Some documents stopped syncing after 2/3 Couchbase Server crashed

2 out of 3 Couchbase Server servers crashed nearly at the same time around a month ago. Since then some documents stopped syncing. Most have an empty body and were tombstoned. And they look like this:

{
  "meta": {
    "id": "PSKh7fwzmdhzy4ROVJIMqClGMJN2::0kz4d65oyb37::shoppingListItem::rn4gntrl4ukv::d7779720a2cf",
    "rev": "50779-15bba49a94ba00000000000000000000",
    "expiration": 0,
    "flags": 0,
    "type": "json"
  },
  "xattrs": {
    "_sync": {
      "rev": "3-bcff03dc7def8cc702a0f23f3e67d305",
      "flags": 1,
      "sequence": 129308174,
      "recent_sequences": [
        129308174
      ],
      "history": {
        "revs": [
          "2-b9bb0e2018ee8ab3291ace94a74f9042",
          "3-bcff03dc7def8cc702a0f23f3e67d305",
          "1-683e3e5b1f4e33cf7172e9e5960c2a65"
        ],
        "parents": [
          2,
          0,
          -1
        ],
        "deleted": [
          1
        ],
        "channels": [
          null,
          null,
          null
        ]
      },
      "cas": "0x0000ba949aa4bb15",
      "value_crc32c": "0x297bd0aa",
      "tombstoned_at": 1566026279,
      "time_saved": "2019-08-17T09:17:59.267566545+02:00"
    }
  }
}

As this is used in a shopping list app users might delete items and add them in the future again. A document name is derived by the shopping list item name and thus deleted documents may be created again.

The other findings is that documents cannot to be found on the server but are on the user’s device. They sent custom logs. The custom logs show that the document has been updated locally. So the documents has a higher revision number, and some fields, etc.

I’m also logging everything I could have thought of in the SG function but the documents don’t appear there. So I don’t think they get rejected by the SG function.

For some users it helped when I ran this command:

curl -X POST "http://localhost:4985/my_db/_compact" -H  "accept: application/json"

Tombstone Purge Interval is set to 30 days. The document above was deleted less than 24 hours ago. So a solution may be to set the interval very low and run the _compact command frequently via a cron tab. But this doesn’t sound right to me.

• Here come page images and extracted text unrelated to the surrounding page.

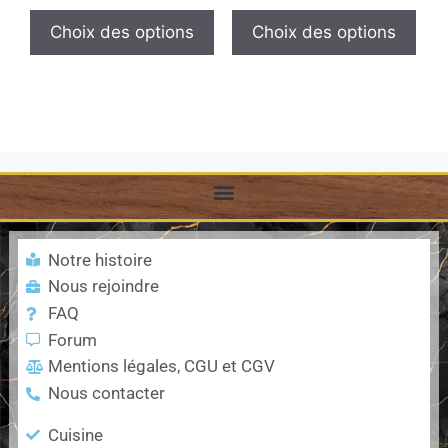
Choix des options
Choix des options
Notre histoire
Nous rejoindre
FAQ
Forum
Mentions légales, CGU et CGV
Nous contacter
Cuisine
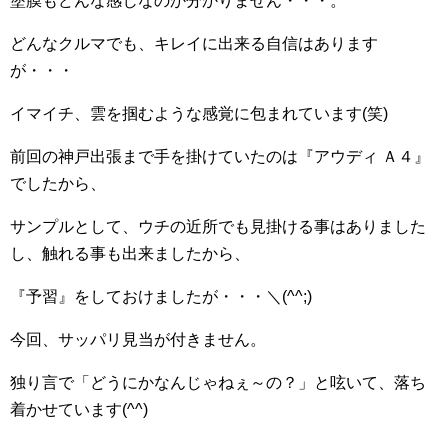
塗膜もどんな感じなのか分かりません・・・。
どんなクルマでも、キレイに出来る自信はあります
が・・・
イマイチ、雲を掴むような感覚に包まれています(笑)
前回の神戸出張まで手を掛けていたのは『アウディ Ａ４』
でしたから、
サンプルとして、ウチの近所でも見掛ける事はありました
し、触れる事も出来ましたから、
『予習』をしておけましたが・・・＼(^^;)
今回、サッパリ見当が付きません。
独り言で「どうにかなんじゃねぇ～の？」と呟いて、落ち
着かせています(^^)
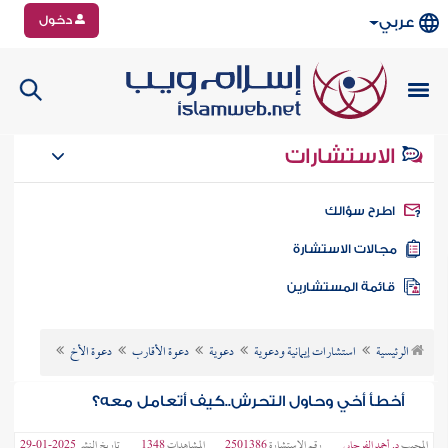
دخول
عربي
الاستشارات
طرح سؤالك
جالات الاستشارة
ائمة المستشارين
الرئيسية
استشارات إيمانية ودعوية
دعوية
دعوة الأقارب
دعوة الأخ
أخطأ أخي وحاول التحرش..كيف أتعامل معه؟
المجيب
د. أحمد الفرجابي
رقم الاستشارة
2501386
المشاهدات
1348
تاريخ النشر
2025-01-29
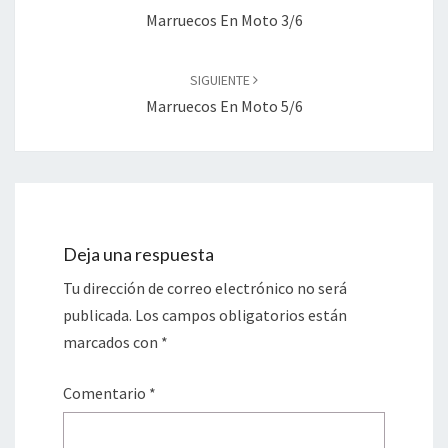
entradas
Marruecos En Moto 3/6
SIGUIENTE
Marruecos En Moto 5/6
Deja una respuesta
Tu dirección de correo electrónico no será
publicada.
Los campos obligatorios están
marcados con
*
Comentario
*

What are other options to explore? Stop service, make a backup, flush bucket, import backup? Might this help?

Thanks!

SG version 2.1.2
CB Server 6.0
CBL Android 1.4.4

Can you clarify the question - Are you looking to get rid of the tombstoned documents that were created or are you wondering why they were tombstoned in the first place?

Hi @priya.rajagopal,

apologies for the unclear description. I understand why and when documents are tombstoned.

About getting rid off tombstoned documents:

  • a user helpled me narrow down the issue
  • any updates via CBL on a specific tombstoned document were not synced. As mentioned a document name is derived by their shopping list item name (e.g. bread, milk, etc.). So the user deleted one shopping list item and thus the document, too. After they ran out of the item they added the item again and the document should be updated, but wasn’t. This has worked for the past half year without any issues. It all started when 2/3 Couchbase Server servers crashed.
  • I manually deleted the tombstoned document in the Couchbase Server dashboard and then the document was synced again. So I figured if I delete all tombstones older than 30 days by running the _compact command the issue will go away. The crash happened at the end of June. Unfortunately running the command has solved the problem only for some users.

Thanks!

I dug a little further. When I run the following N1QL query

SELECT meta().id, * 
FROM my_bucket 
WHERE meta().xattrs._sync.tombstoned_at > 0;

it returns a very long list with results like so:

[
  {
    "id": "76zVg3N7yzdQmSjhuC4Sm7ZwLY02::shoppingListItem::dx3ew74t15f3::16114a0b3232",
    "my_bucket": null
  },
  {
    "id": "qJUma95wzWWXWEq3d6FpkQACqT73::shoppingListItem::dta7fvdyf8q0::866c3a17a4b4",
    "my_bucket": {}
  }
]

Expected is "my_bucket": null. I’m unable to open the tombstoned documents in the Couchbase Server dashboard as expected.

Tombstoned documents with "my_bucket": {} can be opened in Couchbase Server dashboard. I can see all the meta data and the body is {}. These documents do not sync after they were added again by the user as I observed. Again when they ran out of this particular item, e.g. Milk.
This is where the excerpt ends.